Fibre of a sheaf of $\mathcal{O}_X$-modules.

Let $\mathcal{F}$ be a locally free sheaf of modules of rank $n$ over some complex manifold $X$.

To $\mathcal{F}$ we can associate a vector bundle call, $\pi: V \to X$.

The fiber of the sheaf $\mathcal{F}$ is $\mathcal{F}(x) := \mathcal{F}_x \otimes_{\mathcal{O}_x} k(x)$ where $k(x)$ is the residue field for some point $x \in X$. Note that this is definitely a vector space over $k(x)$.

Is $\mathcal{F}(x) \cong \pi^{-1}(x)$?

It seems like a basic question but I cannot find a straightforward answer.

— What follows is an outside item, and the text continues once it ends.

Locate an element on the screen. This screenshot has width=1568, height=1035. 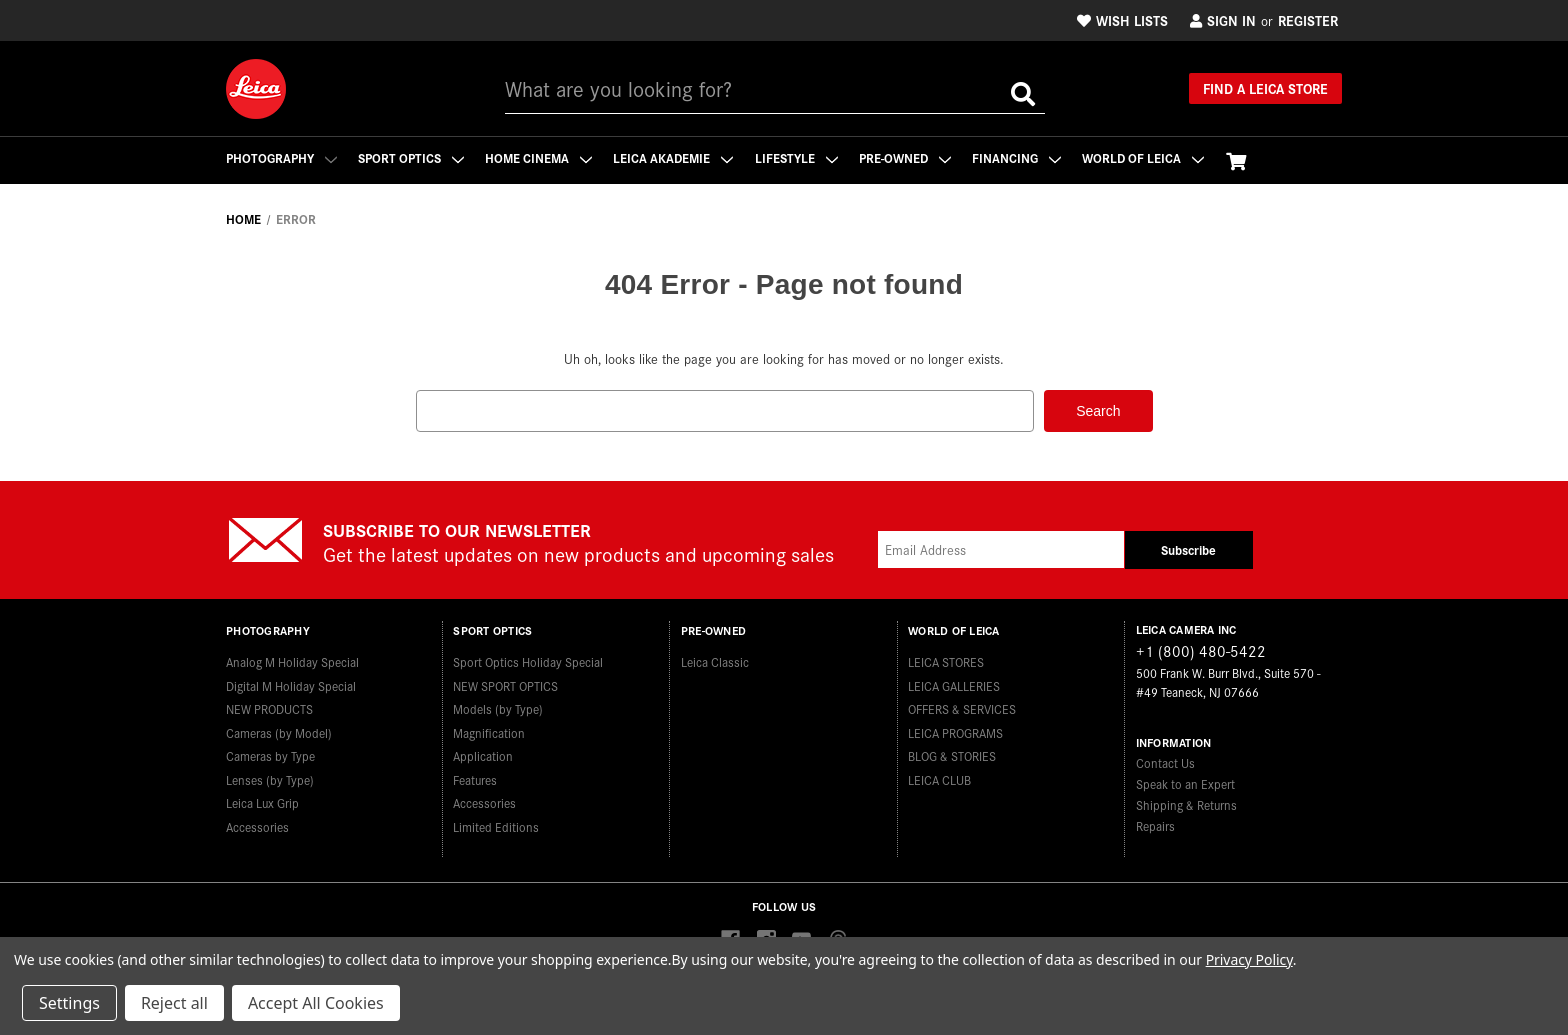 Leica Classic is located at coordinates (715, 660).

Using the correspondence of between locally free sheaves of modules and vector bundles $\pi^{-1}(x) = \mathcal{F}_x / m_x \mathcal{F}_x$. We have the following:

$$\mathcal{F}_x / m_x \mathcal{F}_x \cong \mathcal{F}_x \otimes_{\mathcal{O}_x} \mathcal{O}_x/m_x' \mathcal{O}_x \cong \mathcal{F}_x / m'_x \mathcal{F}_x$$.

Then this boils down to show that the maximal ideal's, $m'_x \subset \mathcal{O}_x$, acts on $\mathcal{F}_x$ as $m'_x \mathcal{F}_x= m_x \mathcal{F}_x$


Solution 1:

Yes, this is correct.

The Serre-Swan theorem gives an equivalence of categories between vector bundles and locally-free $\mathcal{O}_X$-modules of finite rank.

Under this equivalence, the pullback of vector bundles corresponds to the pullback of sheaves of $\mathcal{O}_X$-modules. In particular, for $x: \bullet \hookrightarrow X$ the inclusion of a point, the pullback functor on vector bundles $$x^*: \mathsf{Vect}(X) \to \mathsf{Vect}(\bullet) \cong k(x)\mathsf{Mod}$$ gives you the fibre of a vector bundle, and the pullback functor on sheaves of modules over locally ringed spaces $$x^*: \mathcal{O}_X\mathsf{Mod} \to k(x) \mathsf{Mod}$$ given by $\mathcal{F} \mapsto k(x) \otimes_{x^{-1} \mathcal{O}_X} \mathcal{F}$ gives you the fibre of the corresponding sheaf. With respect to the Serre-Swan equivalence, $x^* \mathcal{V}$ corresponds to $x^*V$.